How exactly does torch / np einsum work internally

This is a query regarding the internal working of torch.einsum in the GPU. I know how to use einsum. Does it perform all possible matrix multiplications, and just pick out the relevant ones, or does it perform only the required computation?

For example, consider two tensors a and b, of shape (N,P), and I wish to find the dot product of each corresponding tensor ni, of shape (1,P). Using einsum, the code is:

torch.einsum('ij,ij->i',a,b)

Without using einsum, another way to obtain the output is :

torch.diag(a @ b.t())

Now, the second code is supposed to perform significantly more computations than the first one (eg if N = 2000, it performs 2000 times more computation).
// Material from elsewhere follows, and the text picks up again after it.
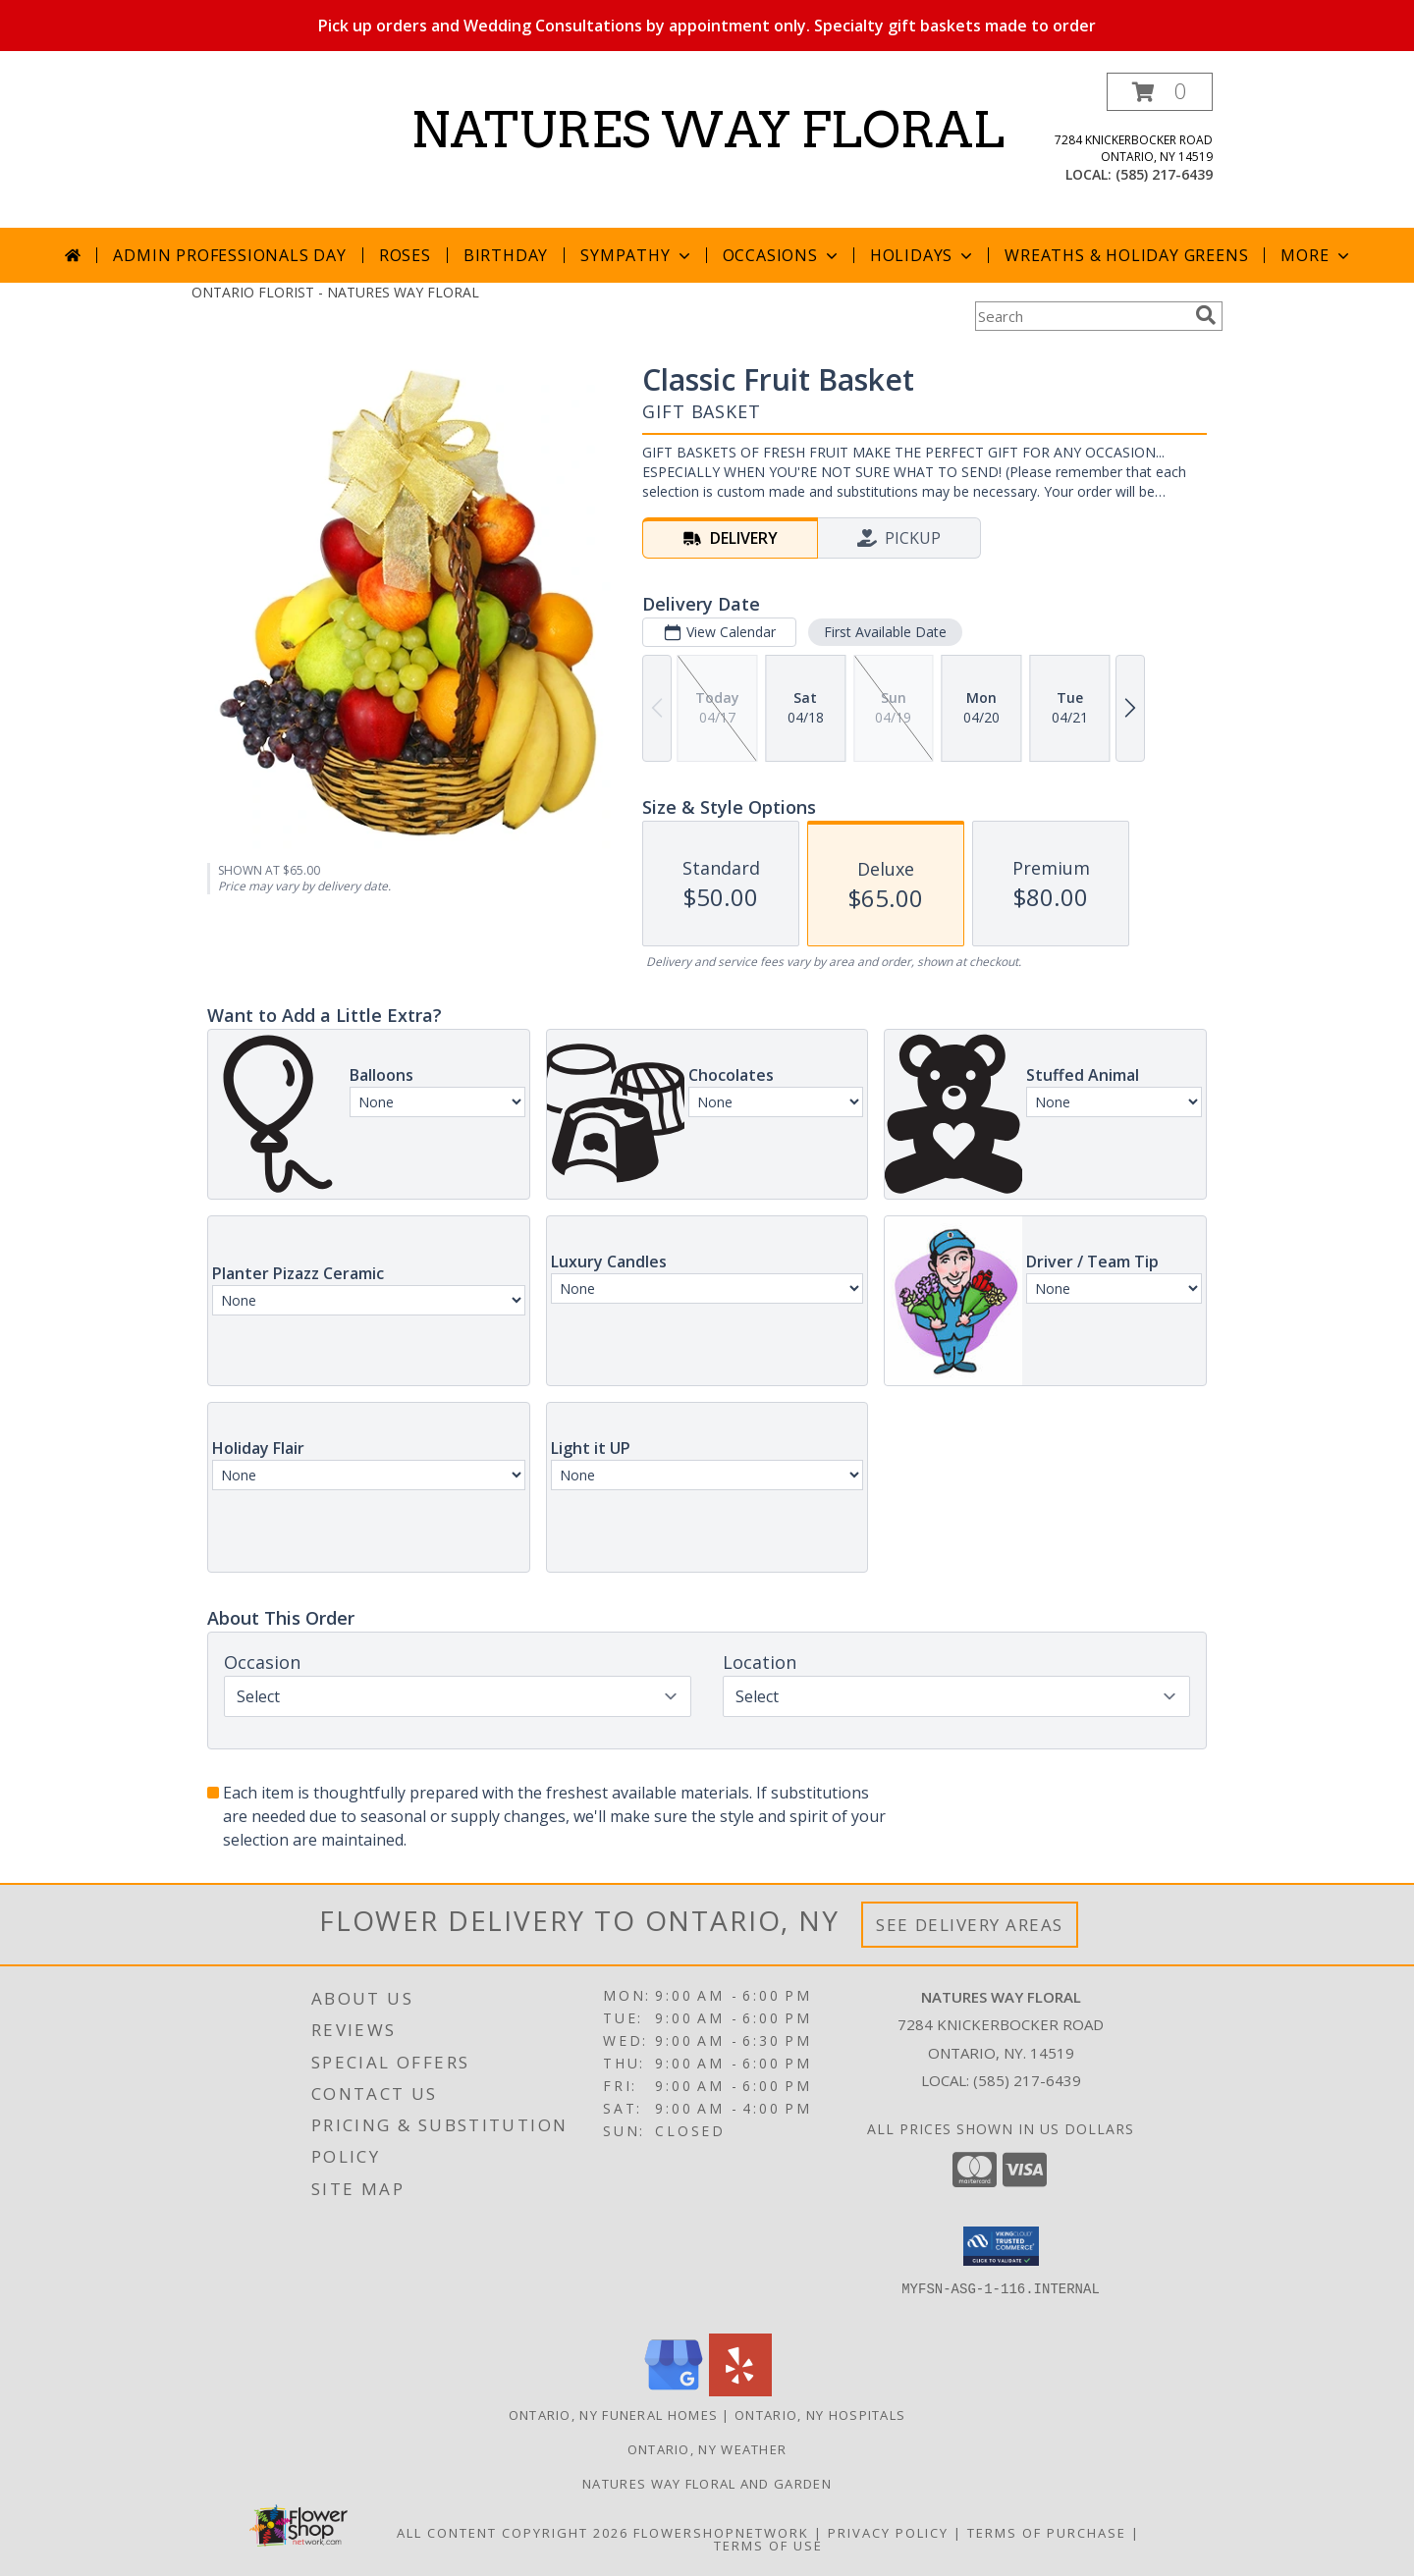 The height and width of the screenshot is (2576, 1414). What do you see at coordinates (1046, 2533) in the screenshot?
I see `Terms of Purchase [Open Terms of Purchase in new window]` at bounding box center [1046, 2533].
However, when I try to time the two operations, they take roughly the same amount of time to complete, which begs the question. Does einsum perform all combinations (like the second code), and picks out the relevant values?

Sample Code to test:

import time
import torch
for i in range(100):
  a = torch.rand(50000, 256).cuda()
  b = torch.rand(50000, 256).cuda()

  t1 = time.time()
  val = torch.diag(a @ b.t())
  t2 = time.time()
  val2 = torch.einsum('ij,ij->i',a,b)
  t3 = time.time()
  print(t2-t1,t3-t2, torch.allclose(val,val2))

Solution

It probably has to do with the fact that the GPU can parallelize the computation of a @ b.t(). This means that the GPU doesn't actually have to wait for each row-column multiplication computation to finish to compute then next multiplication. If you check on CPU then you see that torch.diag(a @ b.t()) is significantly slower than torch.einsum('ij,ij->i',a,b) for large a and b.